Bob -----------------------------------------------------------------
AE6RV.com

GFS GPSDO list:
groups.yahoo.com/neo/groups/GFS-GPSDOs/info

From: Stewart Cobb <stewart.cobb at gmail.com>
To: time-nuts at febo.com
Sent: Saturday, October 29, 2016 6:38 PM
Subject: [time-nuts] theoretical Allan Variance question

What's the expected value of ADEV at tau = 1 s for time-interval
measurements quantized at 1 ns?

This question can probably be answered from pure theory (by someone more
mathematical than me), but it arises from a very practical situation. I
have several HP5334B counters comparing PPS pulses from various devices.
The HP5334B readout is quantized at 1 ns, and the spec sheet (IIRC) also
gives the instrument accuracy as 1 ns.

The devices under test are relatively stable.
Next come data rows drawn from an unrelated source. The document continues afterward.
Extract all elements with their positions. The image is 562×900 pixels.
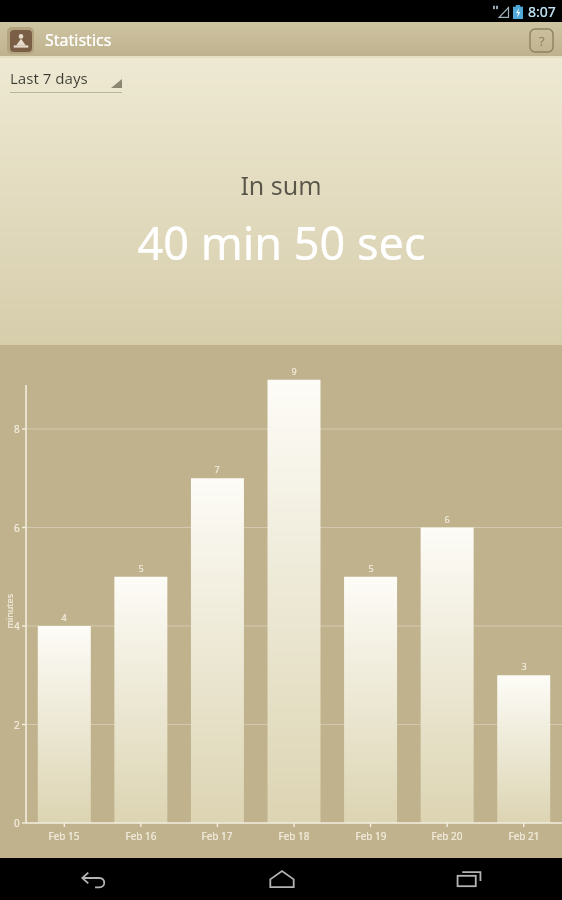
staticText: Feb 17 <box>201 829 233 843</box>
staticText: 8 <box>14 422 20 436</box>
staticText: Feb 20 <box>431 829 463 843</box>
staticText: minutes <box>2 594 14 628</box>
button[interactable]: Back <box>0 858 188 900</box>
staticText: In sum <box>240 168 322 202</box>
staticText: 2 <box>14 718 20 732</box>
staticText: 5 <box>138 562 144 574</box>
staticText: 5 <box>368 562 374 574</box>
staticText: Feb 15 <box>48 829 80 843</box>
button[interactable]: Recent apps <box>375 858 562 900</box>
staticText: Last 7 days <box>10 68 88 88</box>
staticText: 8:07 <box>528 2 556 21</box>
button[interactable]: Home <box>188 858 375 900</box>
staticText: ? <box>539 32 545 50</box>
staticText: Feb 19 <box>355 829 387 843</box>
staticText: 6 <box>14 521 20 535</box>
staticText: 4 <box>61 611 67 623</box>
button[interactable]: Navigate up <box>7 27 34 54</box>
staticText: 0 <box>14 816 20 830</box>
staticText: 9 <box>291 365 297 377</box>
staticText: Statistics <box>45 29 112 51</box>
staticText: 4 <box>14 619 20 633</box>
staticText: 7 <box>214 463 220 475</box>
staticText: Feb 16 <box>125 829 157 843</box>
staticText: 6 <box>444 513 450 525</box>
staticText: 3 <box>521 660 527 672</box>
button[interactable]: Help <box>520 22 562 58</box>
button[interactable]: Last 7 days <box>10 68 122 88</box>
staticText: 40 min 50 sec <box>137 212 426 273</box>
staticText: Feb 18 <box>278 829 310 843</box>
staticText: Feb 21 <box>508 829 540 843</box>
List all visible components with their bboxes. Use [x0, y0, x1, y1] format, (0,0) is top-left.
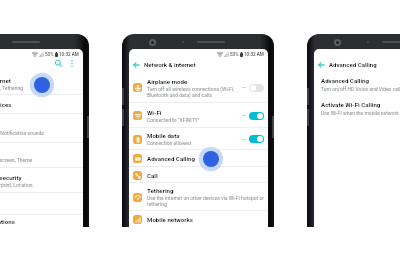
- staticText: Wi-Fi: [147, 109, 162, 116]
- button[interactable]: Back: [129, 57, 268, 71]
- staticText: Screen lock, Fingerprint, Location: [0, 182, 33, 188]
- button[interactable]: Sounds: [0, 114, 83, 143]
- staticText: 10:32 AM: [59, 52, 79, 57]
- button[interactable]: Switch on: [249, 112, 264, 120]
- staticText: Use Wi-Fi when the mobile network isn't …: [321, 110, 400, 116]
- staticText: Turn on/off HD Voice and Video calling: [321, 86, 400, 92]
- other: Back: [132, 61, 139, 68]
- staticText: Mobile networks: [147, 216, 193, 223]
- button[interactable]: Advanced Calling: [129, 150, 268, 167]
- staticText: Mobile data: [147, 132, 180, 139]
- staticText: Use the Internet on other devices via Wi…: [147, 195, 264, 207]
- staticText: Apps & notifications: [0, 218, 15, 225]
- staticText: Advanced Calling: [329, 61, 377, 68]
- button[interactable]: Lock screen & security: [0, 168, 83, 193]
- staticText: Connected devices: [0, 101, 12, 108]
- button[interactable]: Switch on: [249, 135, 264, 143]
- button[interactable]: Call: [129, 167, 268, 183]
- staticText: 53%: [45, 52, 54, 57]
- button[interactable]: Network & internet: [0, 73, 83, 95]
- button[interactable]: Connected devices: [0, 94, 83, 114]
- button[interactable]: More options: [66, 57, 78, 69]
- staticText: Advanced Calling: [321, 77, 370, 84]
- staticText: 53%: [230, 52, 239, 57]
- staticText: Advanced Calling: [147, 155, 196, 162]
- button[interactable]: Switch off: [249, 84, 264, 92]
- button[interactable]: Mobile data: [129, 128, 268, 150]
- button[interactable]: Display: [0, 143, 83, 168]
- staticText: Turn off all wireless connections (Wi-Fi…: [147, 86, 235, 98]
- staticText: Connection allowed: [147, 140, 191, 146]
- button[interactable]: Apps & notifications: [0, 215, 83, 227]
- staticText: 10:32 AM: [244, 52, 264, 57]
- button[interactable]: Airplane mode: [129, 72, 268, 103]
- button[interactable]: Search: [52, 57, 64, 69]
- staticText: Lock screen & security: [0, 174, 22, 181]
- staticText: Network & internet: [0, 77, 11, 84]
- staticText: Call: [147, 172, 158, 179]
- staticText: Activate Wi-Fi Calling: [321, 101, 381, 108]
- staticText: Wi-Fi, Mobile, Data, Tethering: [0, 85, 23, 91]
- button[interactable]: Advanced Calling: [314, 77, 400, 93]
- button[interactable]: Mobile networks: [129, 211, 268, 227]
- button[interactable]: Activate Wi-Fi Calling: [314, 101, 400, 117]
- button[interactable]: Tethering: [129, 183, 268, 211]
- staticText: Network & internet: [144, 61, 196, 68]
- staticText: Airplane mode: [147, 78, 188, 85]
- staticText: Volume, Vibration, Notification sounds: [0, 130, 44, 136]
- button[interactable]: Accounts: [0, 193, 83, 215]
- staticText: Brightness, Home screen, Theme: [0, 157, 33, 163]
- other: Back: [317, 61, 324, 68]
- button[interactable]: Wi-Fi: [129, 103, 268, 128]
- staticText: Connected to "XFINITY": [147, 117, 200, 123]
- staticText: Tethering: [147, 187, 174, 194]
- button[interactable]: Back: [314, 57, 400, 71]
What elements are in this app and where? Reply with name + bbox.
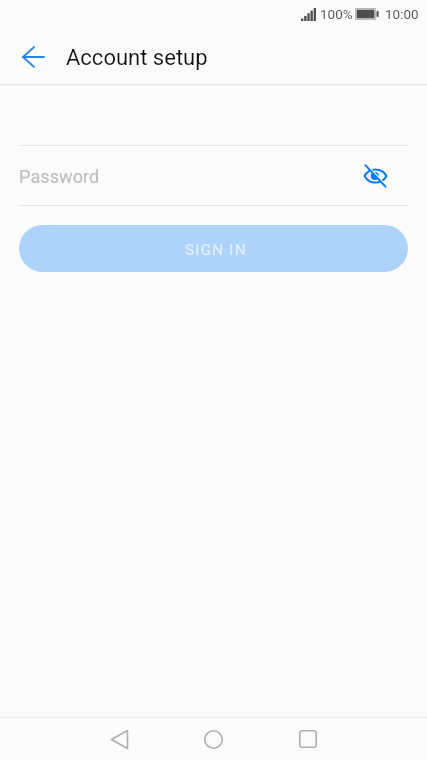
button[interactable]: Recent apps	[289, 720, 327, 758]
staticText: Password	[19, 166, 100, 187]
staticText: 10:00	[385, 6, 419, 22]
button[interactable]: Show password	[355, 155, 396, 196]
button[interactable]: Home	[194, 720, 232, 758]
staticText: Account setup	[66, 45, 208, 71]
button[interactable]: SIGN IN	[19, 225, 408, 272]
staticText: SIGN IN	[185, 241, 247, 259]
button[interactable]: Back	[100, 720, 138, 758]
staticText: 100%	[320, 6, 353, 22]
button[interactable]: Back	[9, 33, 57, 81]
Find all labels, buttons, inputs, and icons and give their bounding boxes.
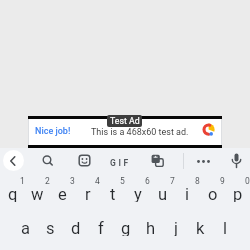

Their PPS pulses are all
within a few microseconds of each other but uncorrelated.  They are stable
enough that the dominant error source on the ADEV plot out to several
hundred seconds is the 1 ns quantization of the counter. The plots all
start near 1 ns and follow a -1 slope down to the point where the
individual device characteristics start to dominate the counter
quantization error.

One might expect that the actual ADEV value in this situation would be
exactly 1 ns at tau = 1 second.  Values of 0.5 ns or sqrt(2)/2 ns might not
be surprising. My actual measured value is about 0.65 ns, which does not
seem to have an obvious explanation.  This brings to mind various questions:

What is the theoretical ADEV value of a perfect time-interval measurement
quantized at 1 ns? What's the effect of an imperfect measurement
(instrument errors)? Can one use this technique in reverse to sort
instruments by their error contributions, or to tune up an instrument
calibration?

I'd be grateful for answers to any of these questions.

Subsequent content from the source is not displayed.